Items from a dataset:

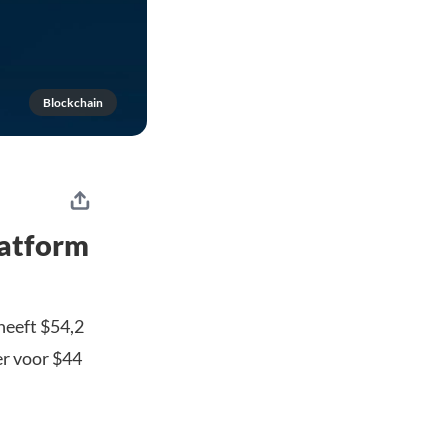
Blockchain
latform
heeft $54,2
er voor $44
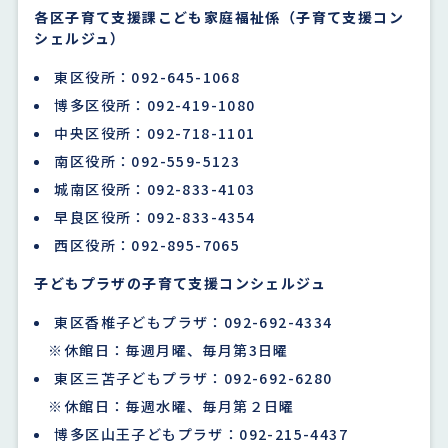
各区子育て支援課こども家庭福祉係（子育て支援コン
シェルジュ）
東区役所：092-645-1068
博多区役所：092-419-1080
中央区役所：092-718-1101
南区役所：092-559-5123
城南区役所：092-833-4103
早良区役所：092-833-4354
西区役所：092-895-7065
子どもプラザの子育て支援コンシェルジュ
東区香椎子どもプラザ：092-692-4334
※休館日：毎週月曜、毎月第3日曜
東区三苫子どもプラザ：092-692-6280
※休館日：毎週水曜、毎月第２日曜
博多区山王子どもプラザ：092-215-4437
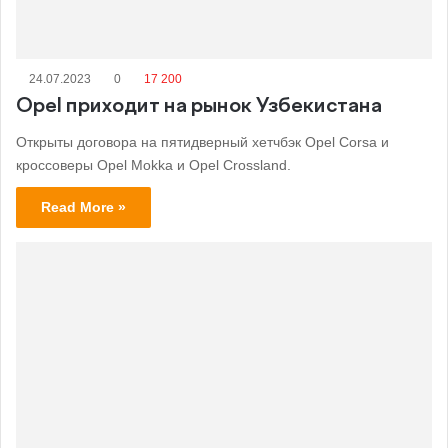
24.07.2023
0
17 200
Opel приходит на рынок Узбекистана
Открыты договора на пятидверный хетчбэк Opel Corsa и
кроссоверы Opel Mokka и Opel Crossland.
Read More »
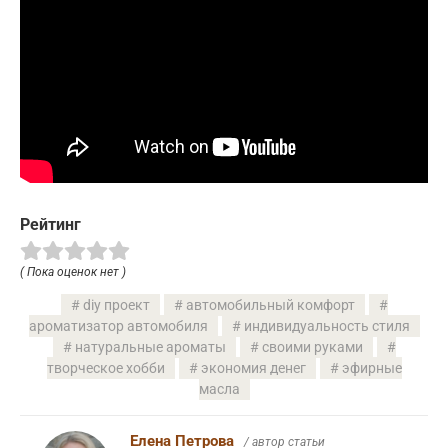
Рейтинг
( Пока оценок нет )
diy проект
автомобильный комфорт
ароматизатор автомобиля
индивидуальность стиля
натуральные ароматы
своими руками
творческое хобби
экономия денег
эфирные
масла
Елена Петрова
/ автор статьи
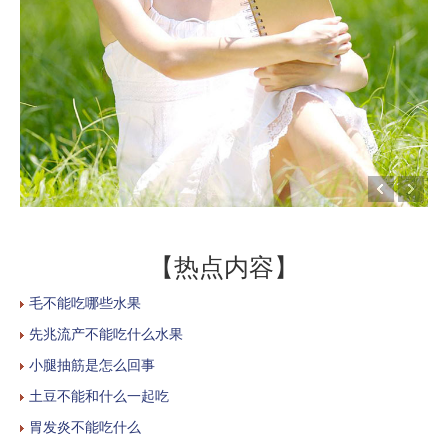
【热点内容】
毛不能吃哪些水果
先兆流产不能吃什么水果
小腿抽筋是怎么回事
土豆不能和什么一起吃
胃发炎不能吃什么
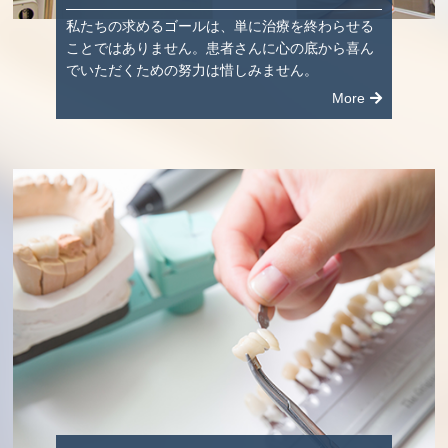
私たちの求めるゴールは、単に治療を終わらせる
ことではありません。患者さんに心の底から喜ん
でいただくための努力は惜しみません。
More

### WHAT IS REQUIRED
I'd like the number of lines above that contain the word "Opel", and nothing besides that number.

### RESPONSE
3